I mean, that's how insane it really was. So, I have tried so hard because it has caused brainwashing of doctors and patients alike, into thinking the wrong things. I mean, people should be afraid of certain things like a household full of plastic that they're eating out of and storing everything in, not having bioidentical physiologic hormones in your body. That is not it. And so, I try to explain the mechanisms, I mean, the thousands of amazing positive things that hormones do in the body. Remember, hormones are just information delivery systems. They're like messengers. And it would be like everyone became like in the story of Babel, and nobody could communicate with one another. What kind of a civilization will it be if nobody could communicate?

Well, that's what happens in our body when we don't have the right hormones, and then you throw in endocrine disruptors, and you have like the spies coming in and delivering the wrong information and change the message. So, you don't have the right message, you have the wrong message. And how on earth is the poor body, or how are the cells going to do the right things? So, the goal is to recreate the messaging system that exists in the healthiest of women, the young women, not the old women. I don't want to recreate the hormones of a person who's two years younger than me, I want the hormones of a healthy 25-year-old, because that's what happens when you get the right mix of lifestyle and hormones in the body, the cells of the body don't know individually how old they are, they are genetically programmed to do what they're designed to do.

If you give them all the equipment they need, the right nutrients, the environment, and so on, you work with their own clock genes, and then they get the right hormones, they're going to do their jobs way better. Now, realistically, no matter how hard we try, we're not going to be, when we're 55, we're not going to be like we're 25, but we could be so much better. That's where you talk about chronological age and biological age. So, my goal is, I don't care what my chronological age is, if I can functionally be 20 years younger with my biological age, not 40 years younger, I'm realistic, but how about quite a bit younger? And that can be achieved when you do all of this together, the lifestyle pieces of the puzzle, and the hormonal pieces.

And a lot of people don't realize that thyroid hormone requires estrogen to function properly. The hormone receptors for thyroid don't work properly in an absence of estrogen. And testosterone receptors don't work properly without estrogen. That's why you have to start with estrogen in menopausal women, and then, of course, you want to make sure that they have all the other hormones in place. But you can't micromanage everything. Let's be realistic. I know that there are people who are really big on things like peptides, and I'm not saying that there isn't a really important use for them, but to try to micromanage on a daily basis all of your peptides, they come and go in a flash.

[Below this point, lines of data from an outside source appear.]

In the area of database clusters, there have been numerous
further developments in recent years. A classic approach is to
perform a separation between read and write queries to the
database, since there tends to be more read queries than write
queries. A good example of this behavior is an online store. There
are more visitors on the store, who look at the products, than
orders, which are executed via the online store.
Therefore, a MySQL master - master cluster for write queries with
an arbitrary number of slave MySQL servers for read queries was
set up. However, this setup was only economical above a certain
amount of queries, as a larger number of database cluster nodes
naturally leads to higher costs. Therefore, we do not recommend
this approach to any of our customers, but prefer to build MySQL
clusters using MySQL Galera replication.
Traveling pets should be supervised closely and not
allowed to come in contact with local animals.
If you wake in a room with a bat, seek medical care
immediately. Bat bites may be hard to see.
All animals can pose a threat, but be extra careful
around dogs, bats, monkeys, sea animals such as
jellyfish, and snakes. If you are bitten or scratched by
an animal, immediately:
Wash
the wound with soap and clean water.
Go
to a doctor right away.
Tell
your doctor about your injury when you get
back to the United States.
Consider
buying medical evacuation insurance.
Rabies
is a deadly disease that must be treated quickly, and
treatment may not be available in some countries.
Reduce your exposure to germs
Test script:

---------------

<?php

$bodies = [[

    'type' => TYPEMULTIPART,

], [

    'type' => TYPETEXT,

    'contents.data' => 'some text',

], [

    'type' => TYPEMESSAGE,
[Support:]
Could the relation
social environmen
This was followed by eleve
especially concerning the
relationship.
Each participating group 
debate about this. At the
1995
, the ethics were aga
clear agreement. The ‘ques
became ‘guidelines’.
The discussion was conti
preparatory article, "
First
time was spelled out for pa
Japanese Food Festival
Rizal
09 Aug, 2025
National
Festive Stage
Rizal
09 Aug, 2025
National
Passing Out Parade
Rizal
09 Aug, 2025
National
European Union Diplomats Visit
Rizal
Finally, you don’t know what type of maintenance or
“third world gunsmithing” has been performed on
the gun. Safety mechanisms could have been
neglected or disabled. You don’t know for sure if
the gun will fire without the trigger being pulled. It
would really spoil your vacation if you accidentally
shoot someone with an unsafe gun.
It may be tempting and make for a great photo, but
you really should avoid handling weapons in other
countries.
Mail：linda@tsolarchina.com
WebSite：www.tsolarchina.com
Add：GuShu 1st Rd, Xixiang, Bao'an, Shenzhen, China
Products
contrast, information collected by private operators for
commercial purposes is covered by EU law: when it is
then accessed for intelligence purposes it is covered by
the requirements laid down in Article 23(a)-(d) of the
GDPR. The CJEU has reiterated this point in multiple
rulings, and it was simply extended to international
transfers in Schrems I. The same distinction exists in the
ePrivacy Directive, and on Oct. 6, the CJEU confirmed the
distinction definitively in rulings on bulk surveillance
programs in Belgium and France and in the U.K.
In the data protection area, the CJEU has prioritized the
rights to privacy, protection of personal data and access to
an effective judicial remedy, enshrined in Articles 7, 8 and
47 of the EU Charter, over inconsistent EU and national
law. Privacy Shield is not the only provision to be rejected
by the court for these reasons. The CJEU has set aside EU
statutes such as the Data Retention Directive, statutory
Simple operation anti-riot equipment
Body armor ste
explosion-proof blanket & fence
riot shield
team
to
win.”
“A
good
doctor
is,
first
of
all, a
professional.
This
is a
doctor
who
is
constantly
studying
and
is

So, I look more like the big picture, if I can provide the right food, and sleep, and stress control, and all of those things. And then I can keep hormones, the prime dominant type hormones of the body at physiologic levels and with some sort of semblance of physiologic rhythms, then I can give the cells of the body the best chance for them to do their job optimally. And then if you have a severe illness or a problem, then maybe that's when you start trying to go in and do a little bit of micromanaging. But as a general rule for just health maintenance, I don't think we can micromanage all of the functions of a cell. They're really complex. And even measuring and monitoring hormones is complex enough as it is.

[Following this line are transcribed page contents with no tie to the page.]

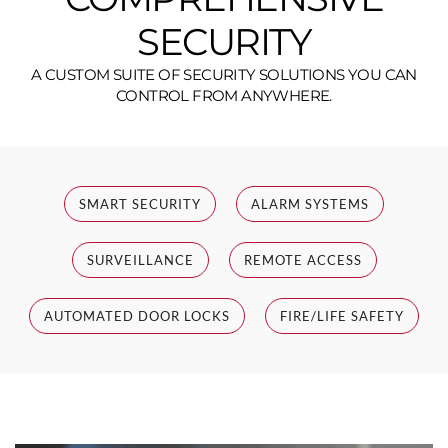
SECURITY
A CUSTOM SUITE OF SECURITY SOLUTIONS YOU CAN
CONTROL FROM ANYWHERE.
SMART SECURITY
ALARM SYSTEMS
SURVEILLANCE
REMOTE ACCESS
AUTOMATED DOOR LOCKS
FIRE/LIFE SAFETY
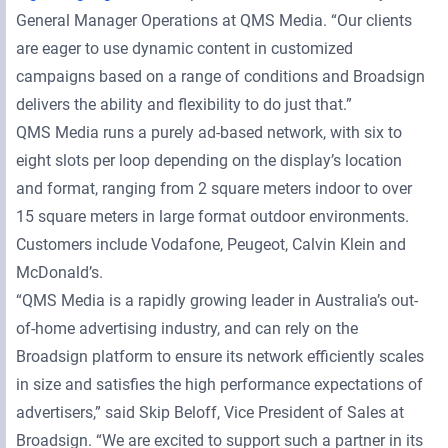
General Manager Operations at QMS Media. “Our clients
are eager to use dynamic content in customized
campaigns based on a range of conditions and Broadsign
delivers the ability and flexibility to do just that.”
QMS Media runs a purely ad-based network, with six to
eight slots per loop depending on the display’s location
and format, ranging from 2 square meters indoor to over
15 square meters in large format outdoor environments.
Customers include Vodafone, Peugeot, Calvin Klein and
McDonald’s.
“QMS Media is a rapidly growing leader in Australia’s out-
of-home advertising industry, and can rely on the
Broadsign platform to ensure its network efficiently scales
in size and satisfies the high performance expectations of
advertisers,” said Skip Beloff, Vice President of Sales at
Broadsign. “We are excited to support such a partner in its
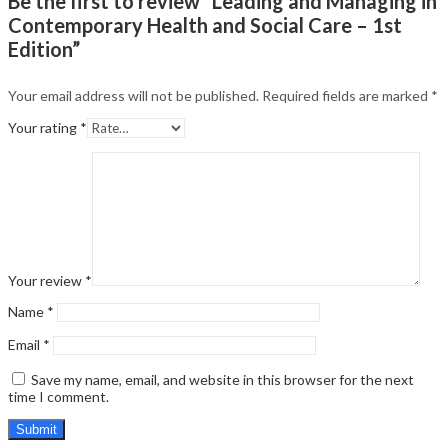
Be the first to review “Leading and Managing in
Contemporary Health and Social Care – 1st
Edition”
Your email address will not be published.
Required fields are marked
*
Your rating
*
Your review
*
Name
*
Email
*
Save my name, email, and website in this browser for the next
time I comment.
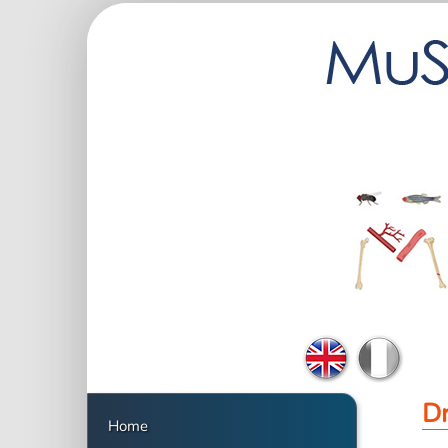
Dr
Home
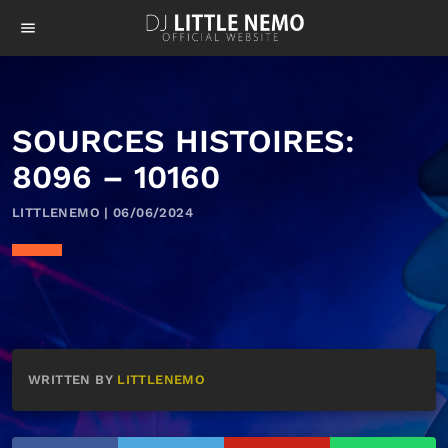
menu
SOURCES HISTOIRES:
8096 – 10160
LITTLENEMO | 06/06/2024
WRITTEN BY
LITTLENEMO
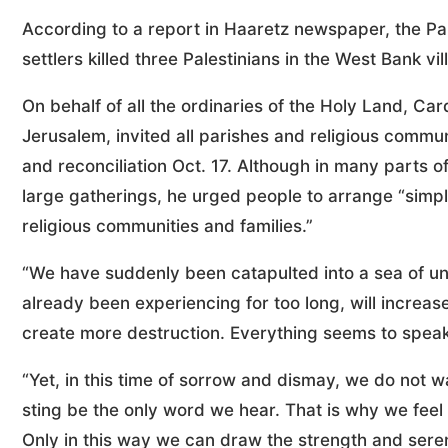
According to a report in Haaretz newspaper, the Pal
settlers killed three Palestinians in the West Bank vil
On behalf of all the ordinaries of the Holy Land, Card
Jerusalem, invited all parishes and religious commun
and reconciliation Oct. 17. Although in many parts of
large gatherings, he urged people to arrange “sim
religious communities and families.”
“We have suddenly been catapulted into a sea of u
already been experiencing for too long, will increas
create more destruction. Everything seems to speak o
“Yet, in this time of sorrow and dismay, we do not w
sting be the only word we hear. That is why we feel 
Only in this way we can draw the strength and seren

Sarah: Wow. Well said. I don't know why I'm always so shocked whenever I talk to you. Just every time, I'm like, "Wow, she's good." And it's like, I'm surprised every time. This is amazing. Thank you so much for sharing with us. I have some questions around hormones. Where are we at with hormones? Replacement therapy, that is. What are the concerns there? How appropriate is it for the average woman, for every woman? Where are we at with the science and I guess trials around that?

Dr. Felice Gersh: Well, the average woman will benefit from hormones. There's only a few exceptions like women who obviously have an estrogen receptor-positive cancer. And just as a small note about that, estrogen does not cause cancer, estrogen prevents cancer. That's why the younger women have far fewer cancers than older women, especially when you talk about colon cancer, breast cancer, uterine cancer. They occur much more in older women who don't have hormones because estrogen is very important for regulating immune function. All of the immune cells in the body have estrogen receptors. And when you don't have enough estrogen, then they go to their default, which they become more sensitive to any kind of inflammatory stimuli and release their inflammatory contents off.

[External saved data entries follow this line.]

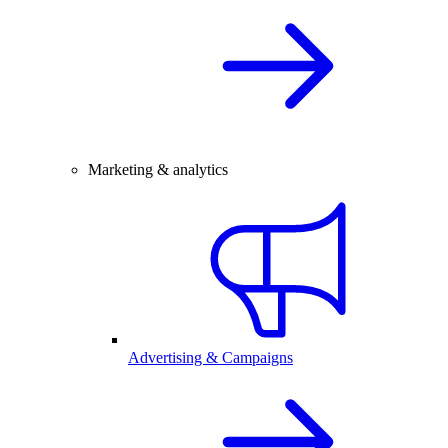
Marketing & analytics
Advertising & Campaigns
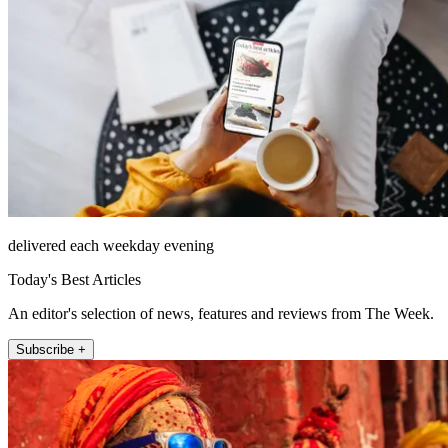
delivered each weekday evening
Today's Best Articles
An editor's selection of news, features and reviews from The Week.
Subscribe +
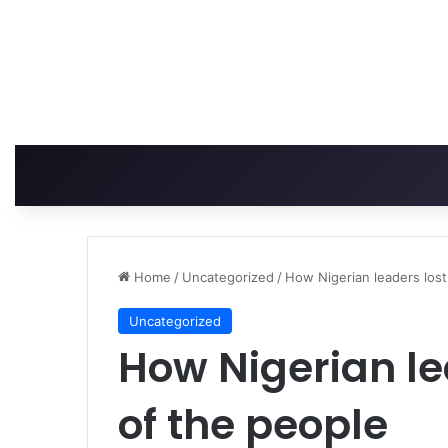
Home
/
Uncategorized
/
How Nigerian leaders lost
Uncategorized
How Nigerian lea
of the people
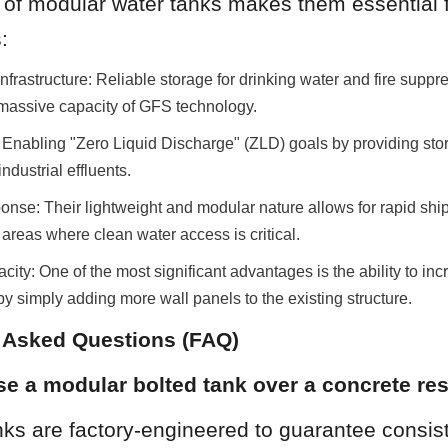
y of modular water tanks makes them essential fo
:
nfrastructure: Reliable storage for drinking water and fire suppre
 massive capacity of GFS technology.
 Enabling "Zero Liquid Discharge" (ZLD) goals by providing stora
ndustrial effluents.
se: Their lightweight and modular nature allows for rapid shi
d areas where clean water access is critical.
ty: One of the most significant advantages is the ability to incr
 by simply adding more wall panels to the existing structure.
y Asked Questions (FAQ)
e a modular bolted tank over a concrete res
ks are factory-engineered to guarantee consist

They produce more inflammatory cytokines, and create this chronic state of inflammation. So, what we want to do is recognize all of that, and then start approaching hormones with a whole different viewpoint. Because the way that hormones came on the scenes way back was really for one purpose only, and this is really all that's approved by the FDA. So, I always have to tell people when I prescribe hormones, a lot of what I'm doing is off-label, because unfortunately, we are like still in the stone age. You asked where we are, we're in the stone age. Okay?

I'm going to be very blatant on this, because the only FDA approvals for the use of hormones in menopausal women is for reducing symptoms like night sweats and hot flashes, it's approved, but not with enthusiasm for bone health, but it does have that approval, which goes back, but they don't think of it as a primary therapy, but I do. And vaginal atrophy, which is now known as genital urinary syndrome of the menopause, but previously talked about as vaginal dryness and vaginal atrophy. So, that's it. But that's assuming that hormones are dangerous, because the idea was, well, you give the smallest dose for the shortest period of time, and then get the heck out of there.

Don't use it only if you're really terribly symptomatic, and then use a lot of just vaginal, because vaginal doesn't go systematic into the whole body. And I just say, look, the vaginal canal is like the canary in the coal mine. If your vagina is drying up and really unhealthy, do you think that's a unique organ? That all the other organs are happy as a clam? Only a vagina is in trouble? No. I mean, you can think, "Oh, my gosh." You can think of menopause as, it's a little bit symbolic, but everything is drying up. You get dry mouth, you get dry eyes, you get dry skin, you get dry arteries, you get dry vagina, you get dried up brain. Come on, you don't want just to focus on one organ, we want the whole body to be happy.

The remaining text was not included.